I just wanna say the way that I struggled to get this to work was insane. Apparently my previous method of removing NAs from the linear model just didn’t work and it was causing problems here. It took so long to figure out that the disparity in the amounts of observations(which were the issue) was because the NAs were, in fact, NOT removed when I thought they were.

The graph itself is sort of confusing to look at. I know the odd look might be due to the method I used to graph it, but the way the points are grouped is really confusing to me. The SE is barely visible, so that’s good, the model is very precise. Overall, as the predictors go up, the deaths also go up. However, the way the points are grouped is quite interesting. Its shape vaguely reminisces a fish bone, and I can’t quite tell if that’s a good thing or not.

Diagnostic Plots

plot(lmModel)

Overall it’s not a terrible model, though I do notice that the Residuals vs Fitted graph is identical to the graph I did for my model. Not sure what that indicates because I am only in my second semester, but I’m sure I’ll find out soon.

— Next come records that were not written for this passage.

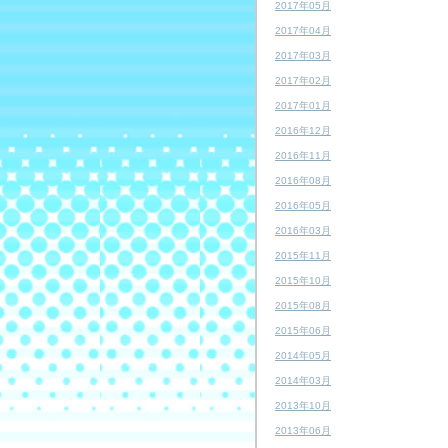
2017年05月
2017年04月
2017年03月
2017年02月
2017年01月
2016年12月
2016年11月
2016年08月
2016年05月
2016年03月
2015年11月
2015年10月
2015年08月
2015年06月
2014年05月
2014年03月
2013年10月
2013年06月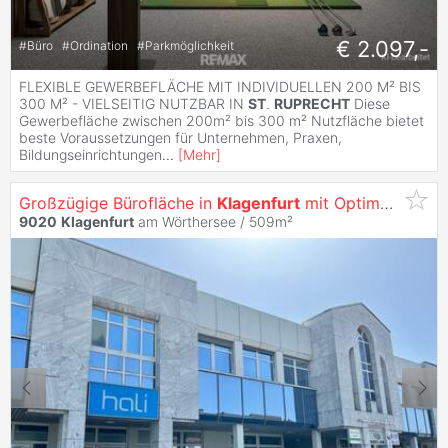
€ 2.097,-
#
Büro
#
Ordination
#
Parkmöglichkeit
FLEXIBLE GEWERBEFLÄCHE MIT INDIVIDUELLEN 200 M² BIS
300 M² - VIELSEITIG NUTZBAR IN
ST
.
RUPRECHT
Diese
Gewerbefläche zwischen 200m² bis 300 m² Nutzfläche bietet
beste Voraussetzungen für Unternehmen, Praxen,
Bildungseinrichtungen
...
[
Mehr
]
Großzügige Bürofläche in
Klagenfurt
mit Optimaler Werbewirksamkeit -
9020
Klagenfurt
am Wörthersee / 509m²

The Q-Q plot also isn’t terrible. The larger the predictors get, the less accurate the predictions are, and there are multiple outliers. But the model if very tightly fitted towards the center. So, yippiee.

The general consensus in the diagnostic plots seems to be that the model is very good at predicting the deaths when the predictors are also low, so as the predictors get higher the model gets less accurate.

Here I am graphing the residuals histogram.

hist(residuals(lmModel))

The residuals graph indicates that the line is pretty accurate, as the distribution is very normal.

Conclusion

The year, population of the state, and the age rate that has been standardized are the most prominent in predicting deaths by drug poisoning. The linear regression model that led me to this conclusion has a p-value of almost zero and an Adjusted R-Square of 88.14. This means the model predicts a good amount of the variance, and the variables are very significant. The residuals are very normally distributed around 0, but as the predictor variables get higher, the accuracy goes down. This answers my question, though the results are pretty boring.

Works Cited

NCHS - Drug Poisoning Mortality by State: United States | Data | Centers for Disease Control and Prevention. 4 June 2018, data.cdc.gov/National-Center-for-Health-Statistics/NCHS-Drug-Poisoning-Mortality-by-State-United-Stat/xbxb-epbu/about_data.

Poisoning/Prescription Drug Overdose. www.tn.gov/health/health-program-areas/fhw/injury-and-violence-prevention-programs/injury-topics/poisoning-prescription-drug-overdose.html.

————————————————————————

Extra information that isn’t a part of my project and is just here to fulfill my desire for irrelevant commentary.

And a deep sigh of relaxation comes from both me and the cat (Luna) currently sitting on my lap, who has bore witness to the entirety of this project. Granted, it was through a shaky view as she was almost always resting on my arm, which does need to be moving in order to code.

My father told me to do this:

library(car)
## Warning: package 'car' was built under R version 4.4.3
## Loading required package: carData
## Warning: package 'carData' was built under R version 4.4.3
## 
## Attaching package: 'car'
## The following object is masked from 'package:dplyr':
## 
##     recode
## The following object is masked from 'package:purrr':
## 
##     some
vif(lmModel)
## age_adjusted_rate              year        population 
##          1.539218          1.539763          1.000466

He is currently an economist for the government and used to work as a data analyst. He also teaches ECON at MC. His name is Kuo-liang Chang, or Matt Chang. You can find a picture of him with a single Google search. It’s kind of creepy.

According to him, this means that there is no particularly dominating variable, so yippie?

Photographic evidence of the Narcan for educational purposes I guess? I don’t think many people know what Narcan actually looks like.